When Robert and Laura left England in October 1929, they visited their friend Gertrude Stein in Framce who recommended...

...Majorca as a good place to live. Once in Palma they went up to the village of Deià; which they liked – its situation between cliffs and sea, reminded Robert of Harlech – and there they rented a house. The printing-press was shipped over from England and they resumed their writing and printing work. For the next few years Laura would always be surrounded by hard-working friends, over whom she exerted her astonishing intellectual power, allowing or forbidding people to join her entourage and become a part of her “inner circle”.

The publication of Good-bye to All That in November 1929, with its frank condemnation of the public school system and describing the real conditions in the trenches, turned Robert Graves into a controversial figure, but the book was an enormous success and brought financial relief, allowing him to build a house among terraced olive groves outside Deià, which they called Ca n’Alluny (The Far House). From the begining they made good friends among the villagers, especially with Juan Marroig (“Gelat”) and his family. When Laura heard that a German wanted to buy land opposite the house, she Laura decided to buy these terraces and another plot down by the sea and build a linking road, with a hotel to pay for it, and a ‘university’ for her teach in.
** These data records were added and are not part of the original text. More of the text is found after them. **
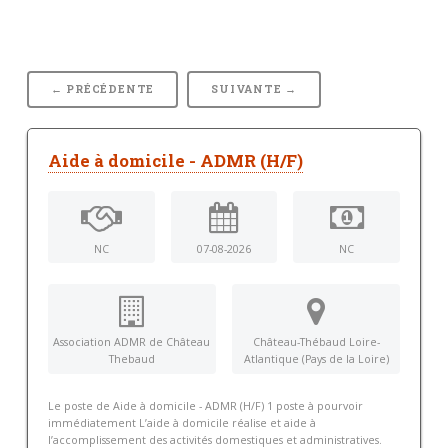
← PRÉCÉDENTE
SUIVANTE →
Aide à domicile - ADMR (H/F)
NC
07-08-2026
NC
Association ADMR de Château
Château-Thébaud Loire-
Thebaud
Atlantique (Pays de la Loire)
Le poste de Aide à domicile - ADMR (H/F) 1 poste à pourvoir
immédiatement L’aide à domicile réalise et aide à
l’accomplissement des activités domestiques et administratives.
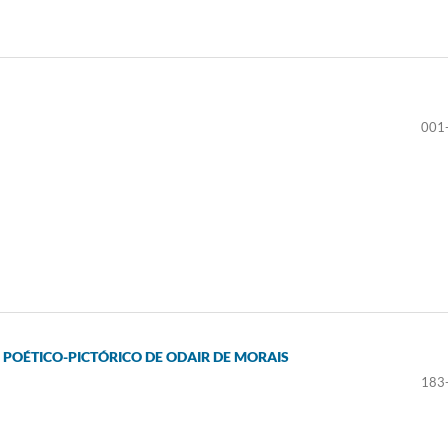
001
 POÉTICO-PICTÓRICO DE ODAIR DE MORAIS
183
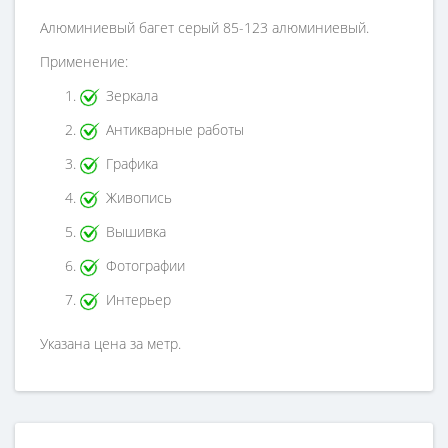
Алюминиевый багет серый 85-123 алюминиевый.
Применение:
Зеркала
Антикварные работы
Графика
Живопись
Вышивка
Фотографии
Интерьер
Указана цена за метр.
In March 1932 Laura and Robert moved into Ca n’Alluny (open to the public), but Laura’s entrepreneurial ideas brought on a financial crisis, and they had to mortgage the house. Robert’s prose of this period, under Laura’s influence, had made virtually no money, and he was forced to sit down and write a book that would sell. I, Claudius, his brilliant recreation of the Roman Empire, was an immediate success and won Graves two major literary prizes: the James Tait Black Memorial and the Hawthornden.
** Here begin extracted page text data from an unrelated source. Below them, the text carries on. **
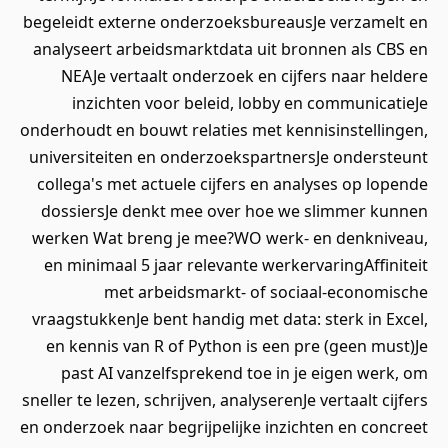
begeleidt externe onderzoeksbureausJe verzamelt en
analyseert arbeidsmarktdata uit bronnen als CBS en
NEAJe vertaalt onderzoek en cijfers naar heldere
inzichten voor beleid, lobby en communicatieJe
onderhoudt en bouwt relaties met kennisinstellingen,
universiteiten en onderzoekspartnersJe ondersteunt
collega's met actuele cijfers en analyses op lopende
dossiersJe denkt mee over hoe we slimmer kunnen
werken Wat breng je mee?WO werk- en denkniveau,
en minimaal 5 jaar relevante werkervaringAffiniteit
met arbeidsmarkt- of sociaal-economische
vraagstukkenJe bent handig met data: sterk in Excel,
en kennis van R of Python is een pre (geen must)Je
past AI vanzelfsprekend toe in je eigen werk, om
sneller te lezen, schrijven, analyserenJe vertaalt cijfers
en onderzoek naar begrijpelijke inzichten en concreet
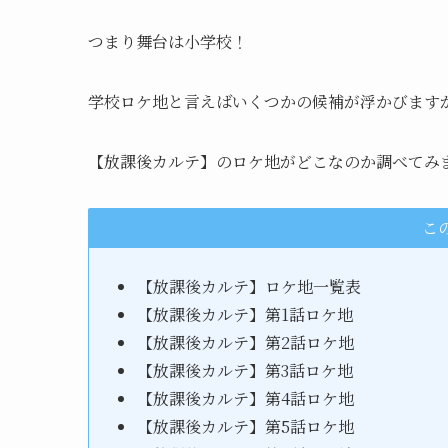
つまり舞台は小学校！
学校ロケ地と言えばいくつかの候補が浮かびます
【放課後カルテ】のロケ地がどこなのか調べてみ
こ
【放課後カルテ】ロケ地一覧表
【放課後カルテ】第1話ロケ地
【放課後カルテ】第2話ロケ地
【放課後カルテ】第3話ロケ地
【放課後カルテ】第4話ロケ地
【放課後カルテ】第5話ロケ地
The intimate relationship between Graves and Riding was tense; Graves sublimated her in his poetry, and beheld her as an almost divine figure, but his love was not reciprocated. Her cold dismissal of Graves’s two major successes, his autobiography and later the Claudius novels, masked a strong sense of jealousy, for her own attempts at prose had never sold and her poetry would not be fully recognized for another fifty years.